Encouraging customers to talk to the team on social media, asking what they plan to cook and recommending specific items was another vital step. When people know they can use a familiar ingredient in cooking, they are inclined to go for it, she notes. Many products can also be used to make drinks, such as goji berry, red dates, ginseng, Mandarin peel and even black fungus.

Going online pre-pandemic proved to be a blessing for CHH because when the coronavirus hit, its website was up and running. “We already knew what to do. Without it, we wouldn’t have been able to sustain our business, what with rental fees and [the salaries of] old uncles who have been working with us most of their lives.”

Covid-19 and the emphasis on eating healthier and cooking at home had its lighter moments. “One thing we found was a lot of people loved their luncheon meat. They were buying it off the shelves, especially during the first MCO (Movement Control Order). We literally ran out.”

 

 

Cooking sauces are another bestseller among the young, who seek convenience. If the dish tastes similar to what they know, or like, they are up for the ingredient that makes it happen.

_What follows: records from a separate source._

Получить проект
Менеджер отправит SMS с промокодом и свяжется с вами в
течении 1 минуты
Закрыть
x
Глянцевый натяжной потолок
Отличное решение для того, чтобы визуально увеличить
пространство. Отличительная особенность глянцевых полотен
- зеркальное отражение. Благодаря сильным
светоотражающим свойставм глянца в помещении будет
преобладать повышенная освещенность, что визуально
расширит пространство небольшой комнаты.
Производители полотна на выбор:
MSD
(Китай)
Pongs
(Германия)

Same-day delivery, promotions and loyalty points are ways through which Ng engages with consumers who prefer to order online, unlike the older generation that likes going into the shop and spending hours taking their pick of fresh herbs packed on the spot for bak kut teh, as well as fermented beancurd, mushrooms, fish sauce, nuts, beans, grains, rice wine, noodles, spices, imported canned food and seasonal festive goods such as waxed duck and sausages.

Perhaps they enjoy chatting with the staff, old-timers who know their stuff. “One uncle is an expert on lap mei (preserved meat) — every year, people just look for him. Another can tell you what you need when it comes to Teochew or Hakka cooking,” says Ng.

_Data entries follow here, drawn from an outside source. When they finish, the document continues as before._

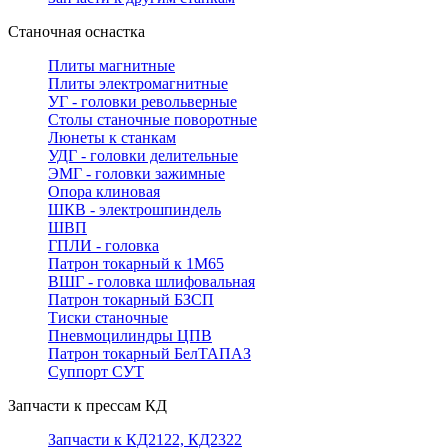
Станочная оснастка
Плиты магнитные
Плиты электромагнитные
УГ - головки револьверные
Столы станочные поворотные
Люнеты к станкам
УДГ - головки делительные
ЭМГ - головки зажимные
Опора клиновая
ШКВ - электрошпиндель
ШВП
ГПЛИ - головка
Патрон токарный к 1М65
ВШГ - головка шлифовальная
Патрон токарный БЗСП
Тиски станочные
Пневмоцилиндры ЦПВ
Патрон токарный БелТАПАЗ
Суппорт СУТ
Запчасти к прессам КД
Запчасти к КД2122, КД2322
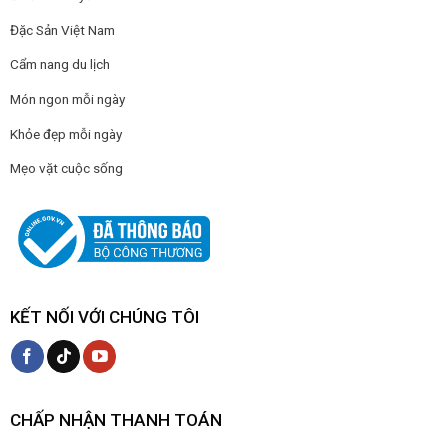
Đặc Sản Việt Nam
Cẩm nang du lịch
Món ngon mỗi ngày
Khỏe đẹp mỗi ngày
Mẹo vặt cuộc sống
KẾT NỐI VỚI CHÚNG TÔI
CHẤP NHẬN THANH TOÁN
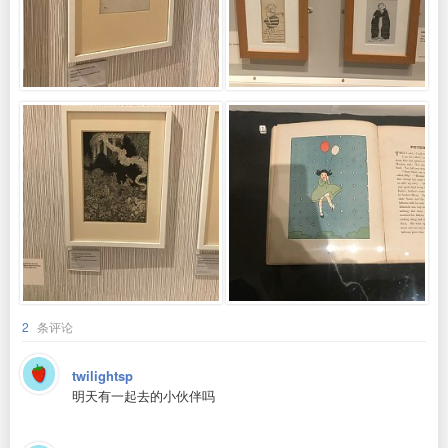
2
条评论
twilightsp
明天有一起去的小伙伴吗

The sports science graduate from Toronto, Canada, is thankful her maternal uncle, who took over CHH with his wife and sister after grandpa’s passing, gives her the liberty to do whatever she deems fit.

“When I joined the company in 2018, I told them I’m not in marketing. I just want to try and have fun and see what I can do. They’ve been very open to my ideas. Every time I approach them, my uncle will say, ‘Haiyah, online things I don’t know. You just do lah’.”

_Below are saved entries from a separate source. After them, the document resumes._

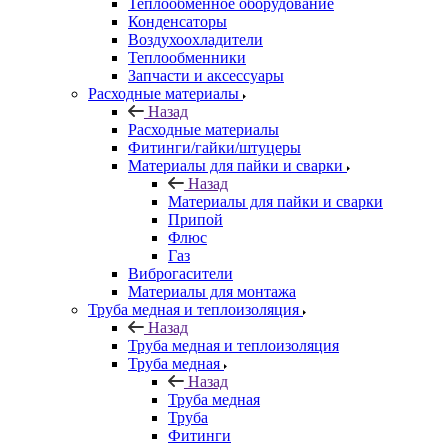
Теплообменное оборудование
Конденсаторы
Воздухоохладители
Теплообменники
Запчасти и аксессуары
Расходные материалы
Назад
Расходные материалы
Фитинги/гайки/штуцеры
Материалы для пайки и сварки
Назад
Материалы для пайки и сварки
Припой
Флюс
Газ
Виброгасители
Материалы для монтажа
Труба медная и теплоизоляция
Назад
Труба медная и теплоизоляция
Труба медная
Назад
Труба медная
Труба
Фитинги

Now on a firmer footing, Ng wants to give CHH’s operations a “facelift”. “I will keep the old vibe but at the back end, I want to systemise things, especially for stocktaking.” Which means instead of walking into the storeroom and counting the numbers, staff will be able to check what is running low with a click, and replenish supply. Old set-ups where workers know what is kept where are charming, but “if you want to work and evolve with the younger generation, you need to upgrade as well”.

 


Traditional delicacies prepared the modern way can help people preserve their culture and history. With that in mind, Ng hopes to bring in gadgets that lend busy cooks a hand, such as a wooden bak chang (Chinese dumpling) mould that enables novices to hold the ingredients together before wrapping and tying up the bundle. She brought back a mould from China, then engaged a local carpenter to make one with the wood oiled and sanded.

Branding is high on the agenda as the company prepares to celebrate its 50th anniversary in October. Ng, the only one from her generation in the family business — there are six others, all of them young — says consumers who see the shop pictures that she posts tell her their grandmothers or mothers used to go there.

“They know of our existence but not our brand name. It’s time to let them know our name: Chai Huat Hin means continuous prosperity in Chinese. I want people to know us as one of the very few traditional oriental grocery stores that are still around, where they can come and look for the ingredients they cannot find in the supermarkets.”

As one who grew up on traditional Chinese herbs, Ng also wants to assure consumers they are not boring stuff or difficult to use. “Yes, some dishes can be tedious to cook. But they are worth the effort if it’s something everyone likes, or if you’ve had it every year, especially during festive occasions.”

 

This article first appeared on Jan 24, 2022 in The Edge Malaysia.